"Auch das ist ein echter Benni"

Jürgen Ruoff

Von Jürgen Ruoff

Fr, 23. Februar 2018

Olympische Spiele

Heute hat Biathlet Benedikt Doll mit der Männerstaffel bei Olympia eine weitere Medaillenchance.

BIATHLON. "Das ist ein echter Benni", sagen Leute manchmal, wenn sie vom Weltklassebiathleten Benedikt Doll (Ski-Zunft Breitnau) reden. Sie meinen damit: Das ist typisch für ihn, so ist er halt. Als er noch Jugendlicher war, absolvierte er einmal einen Wettkampf am Notschrei. Ihm passierte beim Schießen das Malheur, dass er auf die Scheiben der Bahn nebendran ballerte. Trainerin Dagmar Bettinger, die Benedikt Doll als Biathlon-Einsteiger unter ihren Fittichen hatte, erinnert sich noch genau – sie hatte damals die Aufsicht für drei Bahnen am Schießstand. "Auf meinen Bahnen lag keiner und dennoch klappten vorne Scheiben um. Ich habe dann nach links und rechts geschaut und gesehen, dass der Benni auf die falschen Scheiben geschossen hat." Und als wäre ein solches Missgeschick beim Schießen, das mit fünf Fehlern geahndet wird, nicht Strafe genug, passierte es dem jungen Benni gleich noch einmal in dem selben Wettkampf. Auf die Frage, wo denn sein Sohn stecke, sagte Vater Charly Doll damals nach dem Wettkampf: "Wahrscheinlich ist er oben im Wald und schreit die Bäume an." Das war natürlich ein echter Benni!

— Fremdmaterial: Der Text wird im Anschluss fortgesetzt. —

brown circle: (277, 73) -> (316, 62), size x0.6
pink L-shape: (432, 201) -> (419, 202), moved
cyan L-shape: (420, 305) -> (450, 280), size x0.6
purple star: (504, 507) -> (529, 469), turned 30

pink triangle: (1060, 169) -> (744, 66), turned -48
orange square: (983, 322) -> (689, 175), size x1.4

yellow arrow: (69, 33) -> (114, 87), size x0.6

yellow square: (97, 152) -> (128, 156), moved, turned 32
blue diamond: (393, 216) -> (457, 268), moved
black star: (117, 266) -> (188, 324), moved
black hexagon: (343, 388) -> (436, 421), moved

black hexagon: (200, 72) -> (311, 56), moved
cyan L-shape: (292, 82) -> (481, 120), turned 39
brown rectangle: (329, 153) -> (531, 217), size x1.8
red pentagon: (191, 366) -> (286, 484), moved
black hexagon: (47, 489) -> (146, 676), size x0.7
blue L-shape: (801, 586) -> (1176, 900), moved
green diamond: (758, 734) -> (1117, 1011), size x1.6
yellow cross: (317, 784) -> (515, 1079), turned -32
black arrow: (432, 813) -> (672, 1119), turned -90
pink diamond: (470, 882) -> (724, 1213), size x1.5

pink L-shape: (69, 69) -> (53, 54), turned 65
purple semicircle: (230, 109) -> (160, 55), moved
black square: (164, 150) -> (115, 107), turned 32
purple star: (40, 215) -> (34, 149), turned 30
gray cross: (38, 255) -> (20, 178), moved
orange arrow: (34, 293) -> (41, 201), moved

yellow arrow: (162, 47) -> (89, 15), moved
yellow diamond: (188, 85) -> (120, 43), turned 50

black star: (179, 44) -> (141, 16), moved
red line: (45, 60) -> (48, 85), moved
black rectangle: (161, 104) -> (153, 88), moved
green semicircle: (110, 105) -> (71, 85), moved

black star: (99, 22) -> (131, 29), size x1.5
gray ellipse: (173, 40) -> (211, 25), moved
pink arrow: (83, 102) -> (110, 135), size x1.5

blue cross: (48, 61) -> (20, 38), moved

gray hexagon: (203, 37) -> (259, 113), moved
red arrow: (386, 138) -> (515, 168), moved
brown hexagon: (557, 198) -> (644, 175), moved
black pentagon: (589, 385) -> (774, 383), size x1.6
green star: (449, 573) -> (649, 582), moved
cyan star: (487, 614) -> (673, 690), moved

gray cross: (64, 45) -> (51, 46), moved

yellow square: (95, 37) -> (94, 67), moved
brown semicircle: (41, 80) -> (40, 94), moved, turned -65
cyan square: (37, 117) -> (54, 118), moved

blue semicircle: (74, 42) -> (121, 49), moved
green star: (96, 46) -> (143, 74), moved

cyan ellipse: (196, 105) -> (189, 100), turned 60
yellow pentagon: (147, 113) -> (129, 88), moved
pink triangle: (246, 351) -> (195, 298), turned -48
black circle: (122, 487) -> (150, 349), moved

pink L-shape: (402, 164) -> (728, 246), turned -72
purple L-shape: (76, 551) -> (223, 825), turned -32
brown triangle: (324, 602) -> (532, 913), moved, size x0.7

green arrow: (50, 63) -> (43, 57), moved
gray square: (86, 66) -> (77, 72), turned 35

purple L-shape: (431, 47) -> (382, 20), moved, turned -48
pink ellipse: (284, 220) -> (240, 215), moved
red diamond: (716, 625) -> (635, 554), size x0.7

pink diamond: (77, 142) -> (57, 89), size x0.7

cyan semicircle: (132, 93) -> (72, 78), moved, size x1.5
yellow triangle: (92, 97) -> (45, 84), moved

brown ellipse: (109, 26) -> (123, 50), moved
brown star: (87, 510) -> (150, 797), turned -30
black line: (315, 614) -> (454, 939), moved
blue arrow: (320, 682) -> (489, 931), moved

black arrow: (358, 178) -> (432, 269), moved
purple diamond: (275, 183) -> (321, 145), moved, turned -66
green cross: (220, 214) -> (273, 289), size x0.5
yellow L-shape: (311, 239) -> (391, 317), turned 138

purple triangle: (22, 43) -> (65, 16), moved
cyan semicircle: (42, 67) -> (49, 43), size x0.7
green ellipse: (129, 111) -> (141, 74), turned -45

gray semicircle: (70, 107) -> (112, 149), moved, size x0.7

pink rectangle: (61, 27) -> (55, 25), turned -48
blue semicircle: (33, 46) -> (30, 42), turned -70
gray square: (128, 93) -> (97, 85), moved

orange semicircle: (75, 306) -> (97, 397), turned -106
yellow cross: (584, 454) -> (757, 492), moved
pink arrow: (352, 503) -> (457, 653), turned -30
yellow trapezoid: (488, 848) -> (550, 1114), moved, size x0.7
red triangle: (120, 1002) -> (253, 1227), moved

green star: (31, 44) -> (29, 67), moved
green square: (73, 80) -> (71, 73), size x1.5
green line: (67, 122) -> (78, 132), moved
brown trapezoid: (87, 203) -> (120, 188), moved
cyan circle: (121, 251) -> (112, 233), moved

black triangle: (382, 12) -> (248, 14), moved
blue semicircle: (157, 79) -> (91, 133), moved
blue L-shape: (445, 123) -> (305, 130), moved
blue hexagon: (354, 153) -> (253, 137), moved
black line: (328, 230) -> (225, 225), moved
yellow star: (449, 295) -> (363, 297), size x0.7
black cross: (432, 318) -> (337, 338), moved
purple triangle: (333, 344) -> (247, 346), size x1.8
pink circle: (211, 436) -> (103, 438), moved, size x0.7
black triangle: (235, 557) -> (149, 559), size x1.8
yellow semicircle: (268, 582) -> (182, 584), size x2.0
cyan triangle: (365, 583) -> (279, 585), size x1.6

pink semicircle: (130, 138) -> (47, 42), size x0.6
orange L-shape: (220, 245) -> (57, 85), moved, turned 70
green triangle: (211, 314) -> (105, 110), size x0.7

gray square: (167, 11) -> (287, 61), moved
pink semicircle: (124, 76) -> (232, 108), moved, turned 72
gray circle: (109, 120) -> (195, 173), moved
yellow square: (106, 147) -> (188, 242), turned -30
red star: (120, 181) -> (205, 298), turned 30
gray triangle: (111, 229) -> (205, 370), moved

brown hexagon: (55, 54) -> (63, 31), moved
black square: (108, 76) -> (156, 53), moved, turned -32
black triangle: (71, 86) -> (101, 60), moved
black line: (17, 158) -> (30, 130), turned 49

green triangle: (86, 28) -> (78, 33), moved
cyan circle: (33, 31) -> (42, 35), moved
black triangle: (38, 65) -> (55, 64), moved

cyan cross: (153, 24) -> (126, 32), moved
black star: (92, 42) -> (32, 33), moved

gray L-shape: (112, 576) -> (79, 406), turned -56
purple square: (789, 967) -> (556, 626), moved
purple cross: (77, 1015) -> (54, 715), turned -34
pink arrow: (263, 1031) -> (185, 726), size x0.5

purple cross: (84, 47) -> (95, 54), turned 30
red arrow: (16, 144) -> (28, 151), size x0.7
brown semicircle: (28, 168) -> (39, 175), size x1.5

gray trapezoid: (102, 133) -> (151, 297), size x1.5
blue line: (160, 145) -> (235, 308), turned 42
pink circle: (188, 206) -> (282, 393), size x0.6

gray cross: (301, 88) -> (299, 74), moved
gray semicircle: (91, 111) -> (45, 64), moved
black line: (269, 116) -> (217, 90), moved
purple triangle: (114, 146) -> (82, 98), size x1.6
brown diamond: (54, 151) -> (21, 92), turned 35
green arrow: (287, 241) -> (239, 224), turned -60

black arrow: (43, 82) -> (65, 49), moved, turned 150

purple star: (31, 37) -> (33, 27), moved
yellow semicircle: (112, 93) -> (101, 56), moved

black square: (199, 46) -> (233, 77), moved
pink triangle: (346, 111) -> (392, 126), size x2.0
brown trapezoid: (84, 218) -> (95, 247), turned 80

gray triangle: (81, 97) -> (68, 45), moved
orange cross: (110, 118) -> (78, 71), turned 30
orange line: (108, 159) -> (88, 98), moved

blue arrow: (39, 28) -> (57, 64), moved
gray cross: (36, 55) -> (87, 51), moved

In Benedikt Dolls Kopf ist manchmal viel los. Viele Gedanken sind schon drin, etliche andere wollen noch rein. Manchmal geht das zu Lasten der Konzentration am Schießstand, die ganze Weltcupsaison über hatte der 27-Jährige mal mit größeren, mal mit kleineren Turbulenzen beim Schießen zu kämpfen. Stabiler wurden seine Leistungen erst bei den letzten Weltcuprennen vor Olympia in Antholz (Südtirol). Im Massenstartrennen wurde er nach zwei Fehlschüssen Vierter. Es war seine beste Weltcupplatzierung in diesem Winter, bevor für ihn das erste olympische Abenteuer begann. Olympia, Pyeongchang, Südkorea, Sprint: Doll macht ein tolles Rennen, trifft neunmal, erst der letzte Schuss verfehlt das Ziel. Er wird Sechster, hätte der letzte Schuss getroffen, wäre er Olympiasieger geworden. Zweites Biathlonrennen, Verfolgung: Erneut eine formidable Leistung des Breitnauers, 20 Mal legt er das Gewehr an, nur ein Schuss geht daneben. Die Bronzemedaille ist der Lohn dafür. Massenstartrennen: Wieder schnuppert der A-Kader-Athlet an einer Medaille, unterliegt im Kampf um Bronze nur knapp.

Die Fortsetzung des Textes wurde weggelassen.